Zayde would insist when Barbara and I begged for our own tin animals.

  Our father had another way of describing him. “He’s a luftmensch,” he used to say to Mama in Yiddish, the language of secrets. We knew luft meant “air” and mensch was “man,” and at first we thought the word, and the fact that Papa half whispered it, meant Zayde was an airplane pilot; maybe he had flown missions that still couldn’t be talked about, even years after the Great War. Zayde had done so many things in America—sewing suspenders and then pants, having a garlic route, rolling cigars, even having his own cigar factory. And after the family moved to Los Angeles because our grandmother, who died before we were born, had consumption, Zayde built the West: he had an egg ranch that supplied eggs to half of Los Angeles, and he played his part in the housing boom by buying and selling furniture. “There’s always money to be made,” he said. Now he sold books, except that when we asked to visit his bookstore, the way we sometimes went to Uncle Leo’s bookstore on Hollywood Boulevard, everyone shook their heads and acted mysterious. With Zayde having had so many different jobs, some of them hushed and secret, why couldn’t he have been a pilot, too?

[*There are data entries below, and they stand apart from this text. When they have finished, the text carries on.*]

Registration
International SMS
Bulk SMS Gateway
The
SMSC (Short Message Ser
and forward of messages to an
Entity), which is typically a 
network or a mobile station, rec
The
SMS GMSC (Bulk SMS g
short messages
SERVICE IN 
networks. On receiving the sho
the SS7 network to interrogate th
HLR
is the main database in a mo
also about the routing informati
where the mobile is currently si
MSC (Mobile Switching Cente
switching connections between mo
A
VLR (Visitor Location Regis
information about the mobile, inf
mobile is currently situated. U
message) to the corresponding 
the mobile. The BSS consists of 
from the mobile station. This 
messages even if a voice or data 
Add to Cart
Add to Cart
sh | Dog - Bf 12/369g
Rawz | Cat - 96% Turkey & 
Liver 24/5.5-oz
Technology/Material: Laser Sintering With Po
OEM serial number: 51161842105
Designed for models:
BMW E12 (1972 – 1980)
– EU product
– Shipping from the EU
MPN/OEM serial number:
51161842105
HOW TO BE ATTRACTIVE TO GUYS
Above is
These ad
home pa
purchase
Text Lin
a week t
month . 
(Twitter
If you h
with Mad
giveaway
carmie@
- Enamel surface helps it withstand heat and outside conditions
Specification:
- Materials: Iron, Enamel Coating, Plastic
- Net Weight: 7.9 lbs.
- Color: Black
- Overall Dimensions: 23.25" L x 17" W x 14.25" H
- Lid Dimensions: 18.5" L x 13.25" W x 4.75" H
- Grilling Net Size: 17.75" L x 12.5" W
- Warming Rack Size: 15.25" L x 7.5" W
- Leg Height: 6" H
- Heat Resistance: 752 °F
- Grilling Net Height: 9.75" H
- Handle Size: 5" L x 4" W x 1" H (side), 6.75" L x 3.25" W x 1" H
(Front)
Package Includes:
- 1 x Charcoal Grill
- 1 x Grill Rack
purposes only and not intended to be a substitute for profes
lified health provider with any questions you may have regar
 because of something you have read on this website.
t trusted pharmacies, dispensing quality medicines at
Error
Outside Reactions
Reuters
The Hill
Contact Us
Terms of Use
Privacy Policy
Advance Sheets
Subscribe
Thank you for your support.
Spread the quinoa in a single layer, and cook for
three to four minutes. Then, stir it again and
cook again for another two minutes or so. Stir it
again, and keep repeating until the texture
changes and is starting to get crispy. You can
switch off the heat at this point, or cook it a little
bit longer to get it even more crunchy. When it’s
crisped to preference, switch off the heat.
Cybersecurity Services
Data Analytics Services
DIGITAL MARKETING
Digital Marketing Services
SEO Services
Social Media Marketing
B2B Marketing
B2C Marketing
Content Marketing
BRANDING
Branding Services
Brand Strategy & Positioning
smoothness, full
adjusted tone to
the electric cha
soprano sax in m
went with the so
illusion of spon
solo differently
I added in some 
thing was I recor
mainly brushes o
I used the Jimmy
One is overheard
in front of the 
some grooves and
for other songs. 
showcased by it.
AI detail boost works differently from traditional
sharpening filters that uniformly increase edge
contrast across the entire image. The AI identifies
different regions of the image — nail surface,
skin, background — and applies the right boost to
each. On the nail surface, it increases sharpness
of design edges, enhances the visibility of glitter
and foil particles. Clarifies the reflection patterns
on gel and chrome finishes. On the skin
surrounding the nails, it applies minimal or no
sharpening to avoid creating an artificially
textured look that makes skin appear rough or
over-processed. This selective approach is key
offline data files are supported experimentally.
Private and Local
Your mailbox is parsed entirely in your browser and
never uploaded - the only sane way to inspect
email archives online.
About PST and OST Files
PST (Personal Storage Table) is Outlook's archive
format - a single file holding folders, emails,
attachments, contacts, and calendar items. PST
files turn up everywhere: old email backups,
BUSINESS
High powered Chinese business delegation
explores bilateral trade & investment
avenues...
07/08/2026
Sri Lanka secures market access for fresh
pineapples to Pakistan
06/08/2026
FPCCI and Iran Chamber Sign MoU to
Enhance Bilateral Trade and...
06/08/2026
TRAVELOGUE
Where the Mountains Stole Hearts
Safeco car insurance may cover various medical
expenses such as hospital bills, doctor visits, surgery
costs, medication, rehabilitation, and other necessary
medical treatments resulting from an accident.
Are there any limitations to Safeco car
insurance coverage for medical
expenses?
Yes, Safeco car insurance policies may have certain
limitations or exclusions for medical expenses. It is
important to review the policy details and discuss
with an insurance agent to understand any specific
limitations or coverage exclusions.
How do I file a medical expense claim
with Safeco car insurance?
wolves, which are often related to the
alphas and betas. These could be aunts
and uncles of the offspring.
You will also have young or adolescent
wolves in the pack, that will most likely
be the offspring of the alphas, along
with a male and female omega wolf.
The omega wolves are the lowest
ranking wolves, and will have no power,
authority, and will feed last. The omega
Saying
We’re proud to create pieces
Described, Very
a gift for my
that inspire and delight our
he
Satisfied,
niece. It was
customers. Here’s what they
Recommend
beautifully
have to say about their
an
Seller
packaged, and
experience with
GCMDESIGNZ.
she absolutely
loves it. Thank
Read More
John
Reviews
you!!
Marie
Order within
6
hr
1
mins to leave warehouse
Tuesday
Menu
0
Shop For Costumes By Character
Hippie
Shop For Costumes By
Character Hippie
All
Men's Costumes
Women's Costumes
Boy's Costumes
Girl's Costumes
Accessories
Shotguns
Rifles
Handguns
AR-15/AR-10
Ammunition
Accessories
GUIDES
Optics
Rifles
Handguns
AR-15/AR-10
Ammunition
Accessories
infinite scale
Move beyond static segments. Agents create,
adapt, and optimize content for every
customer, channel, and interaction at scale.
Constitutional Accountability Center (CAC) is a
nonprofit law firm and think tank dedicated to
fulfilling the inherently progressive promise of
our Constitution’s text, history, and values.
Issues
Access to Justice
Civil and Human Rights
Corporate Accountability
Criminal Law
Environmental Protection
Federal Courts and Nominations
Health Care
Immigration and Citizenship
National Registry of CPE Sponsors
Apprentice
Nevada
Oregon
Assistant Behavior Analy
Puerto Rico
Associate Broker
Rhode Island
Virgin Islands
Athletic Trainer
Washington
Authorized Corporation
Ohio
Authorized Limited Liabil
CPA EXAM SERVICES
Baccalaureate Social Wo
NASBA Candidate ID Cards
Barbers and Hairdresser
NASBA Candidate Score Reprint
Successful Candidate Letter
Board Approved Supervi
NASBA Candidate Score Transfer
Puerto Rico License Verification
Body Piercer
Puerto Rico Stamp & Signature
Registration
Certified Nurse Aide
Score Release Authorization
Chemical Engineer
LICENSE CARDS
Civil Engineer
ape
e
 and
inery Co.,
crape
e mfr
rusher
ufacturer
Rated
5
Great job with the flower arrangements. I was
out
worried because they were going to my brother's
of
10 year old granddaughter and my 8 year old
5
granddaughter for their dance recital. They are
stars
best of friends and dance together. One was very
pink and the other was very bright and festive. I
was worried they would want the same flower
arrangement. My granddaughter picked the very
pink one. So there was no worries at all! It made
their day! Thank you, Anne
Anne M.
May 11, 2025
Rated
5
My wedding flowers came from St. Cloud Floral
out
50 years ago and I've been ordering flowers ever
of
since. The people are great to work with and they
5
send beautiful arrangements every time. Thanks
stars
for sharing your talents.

  It was Auntie Pearl, Papa’s youngest sister, who told us the truth. And Barbara who turned it into catastrophe.

  Both of us adored Auntie Pearl, a flapper with bobbed brown hair, daring skirts that barely covered her plump knees, and merry eyes. Pearl sewed most of our clothes, and on that Monday in October 1929, Barbara and I had gone to her apartment after school so she could finish our navy winter skirts. I was standing on a box so Pearl could pin the hem of my skirt, when something about Charles Lindbergh came on the radio.

  “Does Zayde know Mr. Lindbergh?” I said.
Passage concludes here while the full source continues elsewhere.